● **SOURCE RECORDS**:
---------------
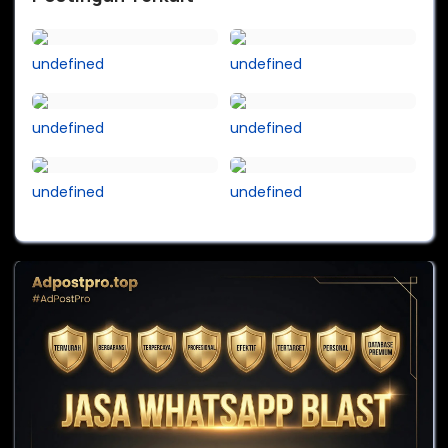
undefined
undefined
undefined
undefined
undefined
undefined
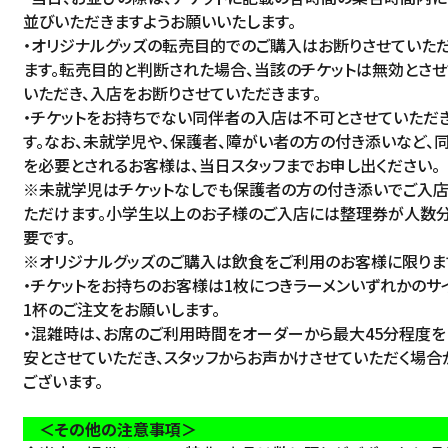
並びいただきますようお願いいたします。
・オリジナルグッズの転売目的でのご購入はお断りさせていた
ます。転売目的と判断された場合、当該のチケットは無効とさせ
いただき、入店をお断りさせていただきます。
・チケットをお持ちでない同伴者の入店は不可とさせていただ
す。なお、未就学児や、保護者、障がい者の方の付き添いなど、
を必要とされるお客様は、当日スタッフまでお申し出ください。
※未就学児はチケットなしでも保護者の方の付き添いでご入
ただけます。小学生以上のお子様のご入店には整理券が人数
要です。
※オリジナルグッズのご購入は飲食をご利用のお客様に限りま
・チケットをお持ちのお客様は1枚につきラーメンいずれかのサ
1杯のご注文をお願いします。
・混雑時は、お席のご利用時間をオーダーから最大45分程度を
安とさせていただき、スタッフからお声かけさせていただく場合
ございます。
＜その他の注意事項＞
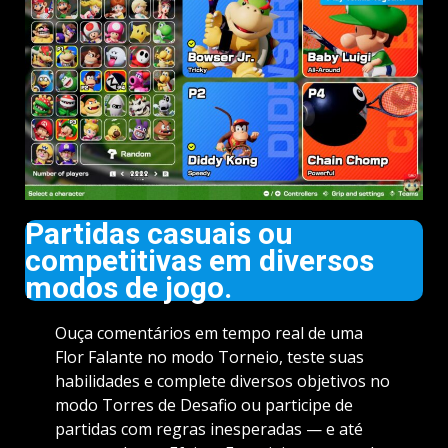
Partidas casuais ou
competitivas em diversos
modos de jogo.
Ouça comentários em tempo real de uma
Flor Falante no modo Torneio, teste suas
habilidades e complete diversos objetivos no
modo Torres de Desafio ou participe de
partidas com regras inesperadas — e até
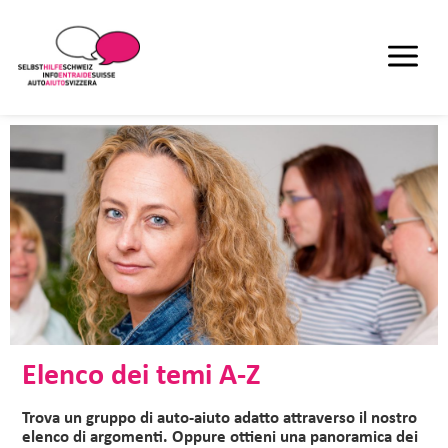
Elenco dei temi A-Z
Trova un gruppo di auto-aiuto adatto attraverso il nostro
elenco di argomenti. Oppure ottieni una panoramica dei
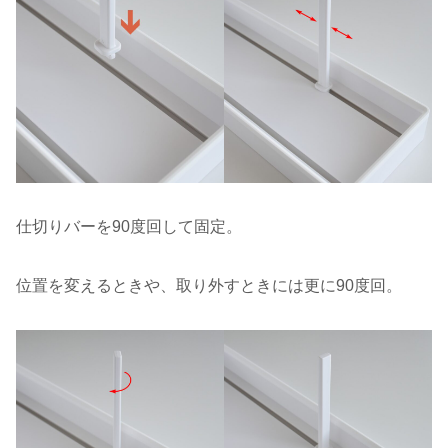
仕切りバーを90度回して固定。
位置を変えるときや、取り外すときには更に90度回。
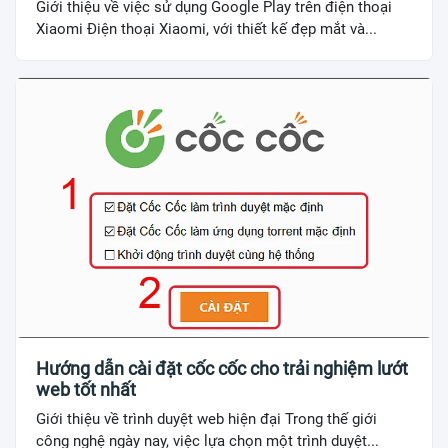
Giới thiệu về việc sử dụng Google Play trên điện thoại
Xiaomi Điện thoại Xiaomi, với thiết kế đẹp mắt và...
Hướng dẫn cài đặt cốc cốc cho trải nghiệm lướt
web tốt nhất
Giới thiệu về trình duyệt web hiện đại Trong thế giới
công nghệ ngày nay, việc lựa chọn một trình duyệt...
---------------
● **WHAT YOU HAVE TO DO**:
When the entries above show the word "diversos" in a line, copy that line out.

● **EXERCISE ANSWER**:
competitivas em diversos
habilidades e complete diversos objetivos no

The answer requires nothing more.